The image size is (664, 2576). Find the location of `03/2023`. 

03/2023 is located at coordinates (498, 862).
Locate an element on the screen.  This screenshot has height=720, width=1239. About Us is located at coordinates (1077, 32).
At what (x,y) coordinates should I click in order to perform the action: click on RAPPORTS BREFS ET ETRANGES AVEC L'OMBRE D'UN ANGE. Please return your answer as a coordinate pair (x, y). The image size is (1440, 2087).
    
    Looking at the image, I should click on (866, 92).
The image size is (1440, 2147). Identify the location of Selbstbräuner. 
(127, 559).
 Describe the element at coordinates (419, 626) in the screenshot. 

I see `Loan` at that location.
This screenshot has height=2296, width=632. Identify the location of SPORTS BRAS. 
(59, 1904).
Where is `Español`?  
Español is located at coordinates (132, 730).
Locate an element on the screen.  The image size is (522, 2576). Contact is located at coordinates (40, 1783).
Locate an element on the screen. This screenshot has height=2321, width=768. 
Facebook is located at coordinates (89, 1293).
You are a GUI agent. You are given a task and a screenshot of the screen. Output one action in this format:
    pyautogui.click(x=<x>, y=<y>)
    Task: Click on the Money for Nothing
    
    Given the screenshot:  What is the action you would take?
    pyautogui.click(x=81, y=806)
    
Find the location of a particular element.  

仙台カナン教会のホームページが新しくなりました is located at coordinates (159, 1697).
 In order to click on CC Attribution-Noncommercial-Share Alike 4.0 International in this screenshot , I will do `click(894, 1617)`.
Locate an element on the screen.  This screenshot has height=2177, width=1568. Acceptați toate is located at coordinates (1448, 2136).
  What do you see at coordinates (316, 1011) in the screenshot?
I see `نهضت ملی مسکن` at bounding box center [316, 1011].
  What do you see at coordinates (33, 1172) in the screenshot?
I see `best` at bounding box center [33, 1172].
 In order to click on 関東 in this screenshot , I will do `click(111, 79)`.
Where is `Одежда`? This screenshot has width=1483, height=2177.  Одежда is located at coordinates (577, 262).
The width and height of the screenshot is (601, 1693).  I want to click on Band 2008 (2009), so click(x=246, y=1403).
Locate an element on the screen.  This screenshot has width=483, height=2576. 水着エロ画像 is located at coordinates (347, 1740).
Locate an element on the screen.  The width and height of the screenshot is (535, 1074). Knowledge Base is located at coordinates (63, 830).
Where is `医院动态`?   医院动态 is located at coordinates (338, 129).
================
**WHAT THE EXERCISE ASKS:** Please output the entries above, every line exactly as it reads.

**RESULT BELOW:**
The image size is (664, 2576). Find the location of `03/2023`. 

03/2023 is located at coordinates (498, 862).
Locate an element on the screen.  This screenshot has height=720, width=1239. About Us is located at coordinates (1077, 32).
At what (x,y) coordinates should I click in order to perform the action: click on RAPPORTS BREFS ET ETRANGES AVEC L'OMBRE D'UN ANGE. Please return your answer as a coordinate pair (x, y). The image size is (1440, 2087).
    
    Looking at the image, I should click on (866, 92).
The image size is (1440, 2147). Identify the location of Selbstbräuner. 
(127, 559).
 Describe the element at coordinates (419, 626) in the screenshot. 

I see `Loan` at that location.
This screenshot has height=2296, width=632. Identify the location of SPORTS BRAS. 
(59, 1904).
Where is `Español`?  
Español is located at coordinates (132, 730).
Locate an element on the screen.  The image size is (522, 2576). Contact is located at coordinates (40, 1783).
Locate an element on the screen. This screenshot has height=2321, width=768. 
Facebook is located at coordinates (89, 1293).
You are a GUI agent. You are given a task and a screenshot of the screen. Output one action in this format:
    pyautogui.click(x=<x>, y=<y>)
    Task: Click on the Money for Nothing
    
    Given the screenshot:  What is the action you would take?
    pyautogui.click(x=81, y=806)
    
Find the location of a particular element.  

仙台カナン教会のホームページが新しくなりました is located at coordinates (159, 1697).
 In order to click on CC Attribution-Noncommercial-Share Alike 4.0 International in this screenshot , I will do `click(894, 1617)`.
Locate an element on the screen.  This screenshot has height=2177, width=1568. Acceptați toate is located at coordinates (1448, 2136).
  What do you see at coordinates (316, 1011) in the screenshot?
I see `نهضت ملی مسکن` at bounding box center [316, 1011].
  What do you see at coordinates (33, 1172) in the screenshot?
I see `best` at bounding box center [33, 1172].
 In order to click on 関東 in this screenshot , I will do `click(111, 79)`.
Where is `Одежда`? This screenshot has width=1483, height=2177.  Одежда is located at coordinates (577, 262).
The width and height of the screenshot is (601, 1693).  I want to click on Band 2008 (2009), so click(x=246, y=1403).
Locate an element on the screen.  This screenshot has width=483, height=2576. 水着エロ画像 is located at coordinates (347, 1740).
Locate an element on the screen.  The width and height of the screenshot is (535, 1074). Knowledge Base is located at coordinates (63, 830).
Where is `医院动态`?   医院动态 is located at coordinates (338, 129).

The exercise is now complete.